Grammy-Winning Hitmakers Share Music Business Secrets at CSULB
It’s not every day that Grammy-winning musicians visit CSULB, but that’s exactly what happened on November 16, when James Fauntleroy and Larrance Dopson arrived on campus to discuss their brand new Music and Industry Fundamentals program. Offered in partnership between CSULB and 1500 Sound Academy, the program was created by Fauntleroy and Dopson with years of expertise as behind-the-scenes hitmakers for the biggest names in music—from Rihanna and Justin Timberlake to Jay-Z and Kendrick Lamar.
About 30 curious students and faculty members showed up for an intimate Q&A session to learn more about the six-month program, while also getting a rare opportunity to pick the brains of the two music masterminds. Among the closely-listening attendees were CPIE Dean Jeet Joshee, College of the Arts Dean Dr. Robin Bargar, and 1500 Sound Academy entrepreneur/investor Twila True, the CEO of True Family Enterprises. The conversation ranged across a wide range of inside information that has helped Fauntlroy and Dopson stay in-demand in the industry, from constant changes in technology to the crucial element of human behavior.
“We make hits off of our emotions—what makes people move and why,” said Dopson, stressing the necessity of having soft skills in emotional intelligence along with hard skills in branding, marketing, and publishing.
Each month-long course within the new educational program covers a different skill set, including songwriting, engineering, production, and other essentials. Students can choose between two formats: online in a virtual classroom streamed in real-time; or in-person and on-campus at the 1500 Sound Academy Studio in Inglewood, CA.
“A big part of the program, just like going to school here at CSULB, is you’re meeting other people with the same goal,” said Fauntleroy. “So that translates into studio sessions, jobs, and going on tours.”
“We’re there all the time,” added Dopson while describing the state-of-the-art academy studios, where students can access every kind of instrument as well as other tools for making music in every genre.
The audience was treated to a video showing construction that is already underway to further expand the 1500 studio facilities, which will provide even more opportunities to their growing network of students, artists, and educational partners. Recent visitors have included a who’s-who of music greats: Snoop Dogg, George Clinton, Timbaland, and the list goes on.

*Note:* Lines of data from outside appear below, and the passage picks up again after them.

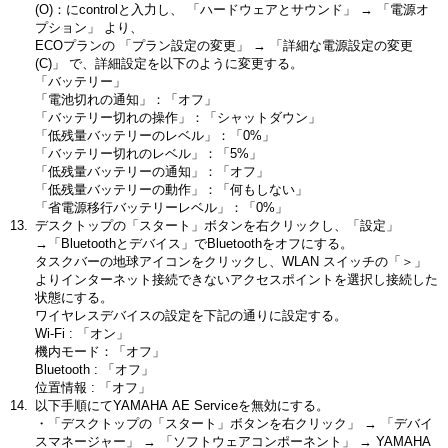
(O)：にcontrolと入力し、 「ハードウェアとサウンド」 → 「電源オ
プション」 より、
ECOプランの 「プラン設定の変更」 → 「詳細な電源設定の変更
(C)」 で、詳細設定を以下のように変更する。
「バッテリー」
「電池切れの通知」：「オフ」
「バッテリー切れの操作」：「シャットダウン」
「低残量バッテリーのレベル」：「0%」
「バッテリー切れのレベル」：「5%」
「低残量バッテリーの通知」：「オフ」
「低残量バッテリーの動作」：「何もしない」
「省電源移行バッテリーレベル」：「0%」
デスクトップの「スタート」ボタンを右クリックし、「設定」
→「Bluetoothとデバイス」でBluetoothをオフにする。
タスクバーの地球アイコンをクリックし、WLAN スイッチの「＞」
よりインターネット接続できないアクセスポイントを選択し接続した
状態にする。
ワイヤレスデバイスの設定を下記の通りに設定する。
Wi-Fi : 「オン」
機内モード：「オフ」
Bluetooth : 「オフ」
位置情報 : 「オフ」
以下手順にてYAMAHA AE Serviceを無効にする。
・「デスクトップの「スタート」ボタンを右クリック」 → 「デバイ
スマネージャー」 → 「ソフトウェアコンポーネント」 → YAMAHA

Seeing such an impressive roll-call of collaborators, one attendee asked Dopson and Fauntleroy if they could break down their top three most important tips on how to be successful in the music industry.
“Number one: genuine confidence, because we see a lot of artificial confidence in the music business,” said Fauntleroy. “And the way you build genuine confidence is practice. Two: understanding the value of learning. People with longevity in the business, like Dr. Dre or Babyface, they never stop learning new things. Three: realizing that this is a service business. The further you go along that path, the further you’ll go in the business.”
“Being a people person,” echoed Dopson. “It’s a personality who you really want to work with. Being of service—that’s the secret, just helping people. Believe in yourself. I feel like our academy is the place where, if you’re crazy enough to believe in yourself, you can really make it; and we can give you those tools to get you there.”
These weren’t the only bits of wisdom dispensed by the two artist-educators, who also spoke about everything from maintaining mental health to the future of music.
“We’re selling an intangible product in an entertainment business which is famously bad as far as how they treat people,” explained Fauntleroy. “So therapy, research, philosophy—whatever you need to find your center is really important. Because when you get into something so competitive and predatory, you have to do everything within your power to stabilize your mental health and be comfortable so you can be creative; and all those things lead to money, which is the goal at the end of the day.”
“The distribution of music will change, the tools will change,” he continued, commenting on the rise of non-fungible tokens (NFTs) and other new advances in technology. “But the thing that’ll never change is how human beings respond to different frequencies. It’s important to learn that, and then just stay current.”